Ein anderes Beispiel aus der Forschung gibt Dr. Emeline Nysten, Postdoktorandin in der AG von Prof. Dr. Hubert Krenner. Sie untersucht, welchen Einfluss akustische Wellen auf die elektrischen Eigenschaften zweilagiger 2-D-Materialien haben. Die Frage dahinter lautet: Können die akustischen Oberflächenwellen die elektrischen Felder steuern und programmieren? „Diese Effekte könnten interessant sein, um nichtflüchtige Speicher herzustellen, die ähnlich wie Computerspeicher Informationen dauerhaft erhalten können. Ein Vorteil: Solch ferroelektrische Speicher können im Gegensatz zu den üblichen magnetischen Speichern weiter miniaturisiert werden und sind resistenter gegen elektromagnetische Strahlung“, sagt Emeline Nysten.

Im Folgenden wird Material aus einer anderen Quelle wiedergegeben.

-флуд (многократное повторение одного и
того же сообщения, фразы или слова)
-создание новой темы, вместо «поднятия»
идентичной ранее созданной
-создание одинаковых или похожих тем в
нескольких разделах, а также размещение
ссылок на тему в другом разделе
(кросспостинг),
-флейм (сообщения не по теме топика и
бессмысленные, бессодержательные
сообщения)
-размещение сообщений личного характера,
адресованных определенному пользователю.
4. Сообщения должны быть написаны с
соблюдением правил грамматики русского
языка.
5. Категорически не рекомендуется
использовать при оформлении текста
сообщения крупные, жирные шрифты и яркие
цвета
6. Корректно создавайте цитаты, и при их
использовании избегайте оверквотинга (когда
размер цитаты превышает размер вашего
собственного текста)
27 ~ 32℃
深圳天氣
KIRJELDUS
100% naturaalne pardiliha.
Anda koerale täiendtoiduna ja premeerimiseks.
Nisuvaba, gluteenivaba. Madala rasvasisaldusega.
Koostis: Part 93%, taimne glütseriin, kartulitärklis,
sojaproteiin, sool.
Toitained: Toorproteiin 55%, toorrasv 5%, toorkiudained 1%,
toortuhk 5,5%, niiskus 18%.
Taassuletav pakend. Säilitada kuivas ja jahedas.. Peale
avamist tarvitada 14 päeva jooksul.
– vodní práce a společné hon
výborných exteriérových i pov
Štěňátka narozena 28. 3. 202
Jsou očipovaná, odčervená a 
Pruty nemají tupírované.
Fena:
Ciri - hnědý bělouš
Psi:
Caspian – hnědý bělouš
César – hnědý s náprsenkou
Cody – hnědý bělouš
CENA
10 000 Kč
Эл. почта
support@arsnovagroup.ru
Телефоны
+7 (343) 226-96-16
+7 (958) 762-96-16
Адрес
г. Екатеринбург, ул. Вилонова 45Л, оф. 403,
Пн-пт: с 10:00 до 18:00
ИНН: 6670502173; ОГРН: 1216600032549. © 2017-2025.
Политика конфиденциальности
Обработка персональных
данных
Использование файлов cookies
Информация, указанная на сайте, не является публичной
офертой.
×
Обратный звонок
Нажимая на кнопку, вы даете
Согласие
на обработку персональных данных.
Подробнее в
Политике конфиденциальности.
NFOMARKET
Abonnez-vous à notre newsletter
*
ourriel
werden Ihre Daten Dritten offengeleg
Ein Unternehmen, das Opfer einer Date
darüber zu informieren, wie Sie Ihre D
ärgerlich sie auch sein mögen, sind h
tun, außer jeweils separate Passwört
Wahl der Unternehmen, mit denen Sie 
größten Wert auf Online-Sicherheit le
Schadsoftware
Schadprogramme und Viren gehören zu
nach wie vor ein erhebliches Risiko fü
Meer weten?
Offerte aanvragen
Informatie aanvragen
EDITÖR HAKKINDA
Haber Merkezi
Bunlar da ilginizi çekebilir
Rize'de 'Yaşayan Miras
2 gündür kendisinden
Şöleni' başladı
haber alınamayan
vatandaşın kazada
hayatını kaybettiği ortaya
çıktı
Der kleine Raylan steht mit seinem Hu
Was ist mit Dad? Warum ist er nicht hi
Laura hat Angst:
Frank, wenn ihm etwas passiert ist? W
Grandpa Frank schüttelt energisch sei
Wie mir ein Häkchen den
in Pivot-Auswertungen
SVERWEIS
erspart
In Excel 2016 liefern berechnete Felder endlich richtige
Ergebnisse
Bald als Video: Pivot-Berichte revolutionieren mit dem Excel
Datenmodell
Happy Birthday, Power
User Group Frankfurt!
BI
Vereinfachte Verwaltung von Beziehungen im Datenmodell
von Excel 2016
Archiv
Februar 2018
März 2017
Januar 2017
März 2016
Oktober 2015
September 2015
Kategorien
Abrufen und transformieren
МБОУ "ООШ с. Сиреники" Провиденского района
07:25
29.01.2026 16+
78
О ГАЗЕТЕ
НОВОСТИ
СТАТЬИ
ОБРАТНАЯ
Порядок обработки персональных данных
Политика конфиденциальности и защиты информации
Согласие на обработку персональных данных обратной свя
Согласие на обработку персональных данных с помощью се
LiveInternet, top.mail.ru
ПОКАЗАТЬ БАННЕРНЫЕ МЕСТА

Zwar betreiben die Arbeitsgruppen am Fachbereich Physik hauptsächlich Grundlagenforschung, doch es gibt ein Beispiel für angewandte Forschung in der Arbeitsgruppe von Ursula Wurstbauer: Bei einem Kooperationsprojekt mit Prof. Dr. Rebecca Saive von der Universität Twente geht es darum, die Effizienz von Solarzellen zu verbessern. „Die Frage ist, wie es gelingt, die Ladungsträger von den Solarzellen verlustfrei ins Stromnetz zu bringen“, sagt Ursula Wurstbauer. „Das ist derzeit noch ein Flaschenhals, es gibt viele Verluste.“ Die Hoffnung ist, diese Einbußen durch optimierte elektrische Kontakte an die 2-D-Materialien, die das Sonnenlicht absorbieren und in Ladungen umwandeln, zu minimieren.

Die Erforschung der 2-D-Materialien wird noch lange spannend bleiben. „Die Schatzkiste öffnet sich langsam. Wir haben schon vieles entdeckt, aber es kommen auch immer neue Fragen hinzu“, sagt Ursula Wurstbauer. Im Labor deutet sie auf eine Reihe bunter Kristalle, die in einer sogenannten Glovebox in geschützter Atmosphäre gelagert werden. Weiß, rot, gelb, pink ... Die Kristalle sind wenige Millimeter groß und stammen von einem Kooperationspartner der AG Wurstbauer an der Universität Prag, der sich auf die Kristallzucht spezialisiert hat. „Das sind alles Metall-Chalkogenid-Verbindungen. Alle haben unterschiedliche Eigenschaften, die wir noch erforschen möchten – da bleibt noch einiges zu tun“, sagt Ursula Wurstbauer.

Autorin: Christina Hoppenbrock

 

Dieser Artikel stammt aus der Unizeitung wissen|leben Nr. 6, 4. Oktober 2023.